■ **What the exercise asks**: All that should be output is the block of lines below from the line with "Информационные ресурсы" to the line with "средств индивидуальной защиты;", both included, exactly as written.

■ **Records for the task**:
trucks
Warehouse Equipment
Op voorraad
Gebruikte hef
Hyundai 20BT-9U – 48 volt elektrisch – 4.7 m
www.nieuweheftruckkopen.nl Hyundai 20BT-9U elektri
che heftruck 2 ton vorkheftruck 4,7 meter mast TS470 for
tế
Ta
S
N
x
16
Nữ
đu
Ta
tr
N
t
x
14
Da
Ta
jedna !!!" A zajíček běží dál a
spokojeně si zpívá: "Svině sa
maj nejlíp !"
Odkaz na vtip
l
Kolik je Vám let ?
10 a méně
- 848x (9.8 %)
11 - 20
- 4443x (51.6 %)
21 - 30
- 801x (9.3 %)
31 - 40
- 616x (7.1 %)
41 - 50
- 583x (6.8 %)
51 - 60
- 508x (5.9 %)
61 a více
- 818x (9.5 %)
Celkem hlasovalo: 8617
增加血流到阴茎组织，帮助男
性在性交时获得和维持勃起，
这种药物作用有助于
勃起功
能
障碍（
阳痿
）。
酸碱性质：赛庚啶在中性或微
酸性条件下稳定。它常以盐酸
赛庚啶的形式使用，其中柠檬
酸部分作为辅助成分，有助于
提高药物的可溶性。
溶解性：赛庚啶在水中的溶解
==
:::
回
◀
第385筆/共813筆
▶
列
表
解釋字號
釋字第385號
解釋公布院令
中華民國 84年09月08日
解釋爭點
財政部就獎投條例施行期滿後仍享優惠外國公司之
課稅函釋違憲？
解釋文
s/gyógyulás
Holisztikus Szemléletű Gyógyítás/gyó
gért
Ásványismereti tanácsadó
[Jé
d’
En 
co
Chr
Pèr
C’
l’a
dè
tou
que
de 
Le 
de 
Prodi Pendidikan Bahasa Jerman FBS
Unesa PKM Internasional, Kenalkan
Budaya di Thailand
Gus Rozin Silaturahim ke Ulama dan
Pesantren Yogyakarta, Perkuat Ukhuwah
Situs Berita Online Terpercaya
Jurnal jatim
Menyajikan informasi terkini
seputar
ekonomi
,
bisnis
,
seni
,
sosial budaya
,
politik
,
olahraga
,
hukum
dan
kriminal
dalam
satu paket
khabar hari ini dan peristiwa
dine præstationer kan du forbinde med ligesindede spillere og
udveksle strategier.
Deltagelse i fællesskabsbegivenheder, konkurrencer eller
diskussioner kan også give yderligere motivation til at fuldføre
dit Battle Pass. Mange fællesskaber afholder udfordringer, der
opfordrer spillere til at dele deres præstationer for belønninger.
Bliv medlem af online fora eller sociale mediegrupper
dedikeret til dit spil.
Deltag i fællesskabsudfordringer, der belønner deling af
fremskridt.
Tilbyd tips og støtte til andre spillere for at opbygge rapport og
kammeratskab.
* * *
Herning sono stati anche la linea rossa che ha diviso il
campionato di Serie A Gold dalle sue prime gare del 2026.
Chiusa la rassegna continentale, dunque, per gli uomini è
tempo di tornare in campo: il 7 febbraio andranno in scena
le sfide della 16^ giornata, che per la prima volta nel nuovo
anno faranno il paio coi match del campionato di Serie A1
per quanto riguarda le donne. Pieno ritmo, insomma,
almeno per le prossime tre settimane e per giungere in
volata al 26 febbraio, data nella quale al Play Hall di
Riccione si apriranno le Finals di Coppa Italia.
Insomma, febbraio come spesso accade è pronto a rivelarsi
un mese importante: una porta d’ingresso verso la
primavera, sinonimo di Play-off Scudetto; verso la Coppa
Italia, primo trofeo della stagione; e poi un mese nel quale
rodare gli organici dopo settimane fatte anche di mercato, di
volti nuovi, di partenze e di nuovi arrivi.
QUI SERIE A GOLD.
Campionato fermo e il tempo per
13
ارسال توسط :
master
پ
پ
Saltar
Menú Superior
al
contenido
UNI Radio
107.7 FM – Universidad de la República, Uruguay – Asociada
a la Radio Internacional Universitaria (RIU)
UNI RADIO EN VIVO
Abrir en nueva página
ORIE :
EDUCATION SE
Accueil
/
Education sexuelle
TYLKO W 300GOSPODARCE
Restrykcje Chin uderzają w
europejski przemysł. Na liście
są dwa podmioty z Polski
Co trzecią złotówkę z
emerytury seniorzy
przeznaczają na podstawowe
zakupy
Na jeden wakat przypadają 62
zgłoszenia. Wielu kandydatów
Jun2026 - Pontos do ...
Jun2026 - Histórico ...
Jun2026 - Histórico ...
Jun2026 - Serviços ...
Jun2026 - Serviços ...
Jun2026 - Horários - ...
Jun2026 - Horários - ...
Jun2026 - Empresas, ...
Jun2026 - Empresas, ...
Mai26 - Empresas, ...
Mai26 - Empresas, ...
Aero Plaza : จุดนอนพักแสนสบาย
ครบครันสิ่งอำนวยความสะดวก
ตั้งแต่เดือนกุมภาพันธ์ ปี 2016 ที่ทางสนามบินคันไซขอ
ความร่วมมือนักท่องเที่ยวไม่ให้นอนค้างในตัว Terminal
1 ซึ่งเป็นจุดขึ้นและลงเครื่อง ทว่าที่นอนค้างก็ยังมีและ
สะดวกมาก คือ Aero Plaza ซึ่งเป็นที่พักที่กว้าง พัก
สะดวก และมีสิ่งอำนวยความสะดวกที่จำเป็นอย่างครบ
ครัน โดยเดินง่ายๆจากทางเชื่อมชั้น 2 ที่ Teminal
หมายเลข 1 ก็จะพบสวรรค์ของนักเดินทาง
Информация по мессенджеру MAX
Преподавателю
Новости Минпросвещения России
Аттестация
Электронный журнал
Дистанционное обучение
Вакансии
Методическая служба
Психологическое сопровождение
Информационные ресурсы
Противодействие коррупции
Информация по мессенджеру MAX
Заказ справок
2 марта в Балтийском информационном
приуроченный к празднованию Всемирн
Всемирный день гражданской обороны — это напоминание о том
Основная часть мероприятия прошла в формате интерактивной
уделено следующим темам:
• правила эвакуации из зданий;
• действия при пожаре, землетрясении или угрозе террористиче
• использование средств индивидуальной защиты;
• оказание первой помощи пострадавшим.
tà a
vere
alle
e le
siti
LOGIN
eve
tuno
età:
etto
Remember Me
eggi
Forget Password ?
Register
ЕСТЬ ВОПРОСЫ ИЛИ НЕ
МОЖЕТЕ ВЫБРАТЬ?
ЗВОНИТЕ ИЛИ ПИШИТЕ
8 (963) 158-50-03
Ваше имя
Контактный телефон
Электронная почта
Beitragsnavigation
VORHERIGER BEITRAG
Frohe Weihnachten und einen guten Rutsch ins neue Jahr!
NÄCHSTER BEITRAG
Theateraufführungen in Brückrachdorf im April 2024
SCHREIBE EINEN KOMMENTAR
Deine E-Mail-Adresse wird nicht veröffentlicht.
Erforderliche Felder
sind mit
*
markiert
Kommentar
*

■ **Answer for the task**:
Информационные ресурсы
Противодействие коррупции
Информация по мессенджеру MAX
Заказ справок
2 марта в Балтийском информационном
приуроченный к празднованию Всемирн
Всемирный день гражданской обороны — это напоминание о том
Основная часть мероприятия прошла в формате интерактивной
уделено следующим темам:
• правила эвакуации из зданий;
• действия при пожаре, землетрясении или угрозе террористиче
• использование средств индивидуальной защиты;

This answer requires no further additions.